Gabon: pour impayé de loyer, le Conseil national de la jeunesse mis à la porte

Le CNJG déguerpit de ses locaux © GMT

Longtemps considéré comme la plateforme adéquate pour promouvoir la jeunesse gabonaise, le Conseil national de la jeunesse du Gabon (CNJG) n’est désormais plus que l’ombre de lui-même. Pour cause, ce vendredi 14 décembre 2018, l’institution vient de se faire déguerpir des locaux qu’elle occupait pour impayés de loyer depuis plusieurs mois.

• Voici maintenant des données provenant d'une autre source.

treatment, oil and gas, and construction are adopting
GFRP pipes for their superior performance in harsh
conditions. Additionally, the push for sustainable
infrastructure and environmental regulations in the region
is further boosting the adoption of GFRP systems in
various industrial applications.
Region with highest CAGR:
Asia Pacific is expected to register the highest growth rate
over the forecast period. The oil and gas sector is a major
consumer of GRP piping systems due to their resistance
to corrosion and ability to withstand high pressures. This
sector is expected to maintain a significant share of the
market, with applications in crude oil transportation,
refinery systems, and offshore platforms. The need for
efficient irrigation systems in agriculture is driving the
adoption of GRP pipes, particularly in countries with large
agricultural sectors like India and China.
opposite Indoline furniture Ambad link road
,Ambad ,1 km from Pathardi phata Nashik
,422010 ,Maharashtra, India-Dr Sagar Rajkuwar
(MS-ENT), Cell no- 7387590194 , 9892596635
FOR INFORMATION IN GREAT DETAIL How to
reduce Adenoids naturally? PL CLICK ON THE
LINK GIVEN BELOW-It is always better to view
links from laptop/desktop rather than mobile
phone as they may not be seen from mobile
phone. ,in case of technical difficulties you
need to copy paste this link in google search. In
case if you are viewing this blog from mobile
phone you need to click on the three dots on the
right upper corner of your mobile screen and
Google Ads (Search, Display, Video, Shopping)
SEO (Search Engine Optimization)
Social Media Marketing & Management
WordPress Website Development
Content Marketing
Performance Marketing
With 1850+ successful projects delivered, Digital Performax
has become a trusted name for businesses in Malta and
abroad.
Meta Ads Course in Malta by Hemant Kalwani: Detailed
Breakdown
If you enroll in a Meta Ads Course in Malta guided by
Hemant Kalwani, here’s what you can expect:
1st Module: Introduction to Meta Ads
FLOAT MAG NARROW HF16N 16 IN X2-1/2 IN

Une situation qui semble ne pas retenir l’attention non seulement du gouvernement mais surtout du ministère en charge de la Jeunesse, alors que cette institution participe de manière efficiente à l’épanouissement de la jeunesse.

Cette structure qui regroupe les associations et mouvements de jeunesse a pour principales missions de coordonner la vie associative de la jeunesse au niveau national, faire participer les jeunes au processus des prises des décisions d’intérêt commun, de participer à la formation civique, morale, technique et professionnelle des jeunes ou encore de participer à la lutte contre les sévices dont les jeunes sont victimes. Des ambitions qui sont désormais compromises du fait des difficultés rencontrées par cette organisation.

Outre les questions d’ordre structurel, le Conseil est miné par des difficultés financières, car dépourvue de budget de fonctionnement. Depuis plusieurs mois,  la structure est donc dans l’incapacité de régler le loyer dont le montant avoisinerait les cent millions de Fcfa, une situation incompréhensible alors que selon des sources proches du ministère de la Jeunesse, des garanties avaient été données au propriétaire du local où siège le CNJG.

De passage ce matin sur les lieux, la rédaction de Gabon Media Time a pu constater que le matériel dont dispose le conseil a été effectivement mis dehors. Pour les responsables rencontrés sur place, la désolation pouvait se lire sur leur visage, certains ne comprennent pas qu’alors que le Chef de l’Etat Ali Bongo Ondimba avait décrété ce second septennat comme celui dédié à la jeunesse, l’institution qui les représente ait mis à la porte sans tout autre forme de procès, et sans que le gouvernement ne daigne lever le petit doigt.

« Le propriétaire des lieux nous a fait parvenir en début de semaine une note d’huissier, nous donnant injonction de libérer les lieux ce vendredi 14. Donc depuis ce matin nous sommes en train de mettre le matériel dehors  en attendant que l’huissier vienne sceller les lieux », nous a confié le directeur de cabinet du président du CNJG Lerick Mouketou. Il n’a d’ailleurs pas manqué de regretter le silence de la tutelle qui  est pourtant informée depuis deux ans de cette situation.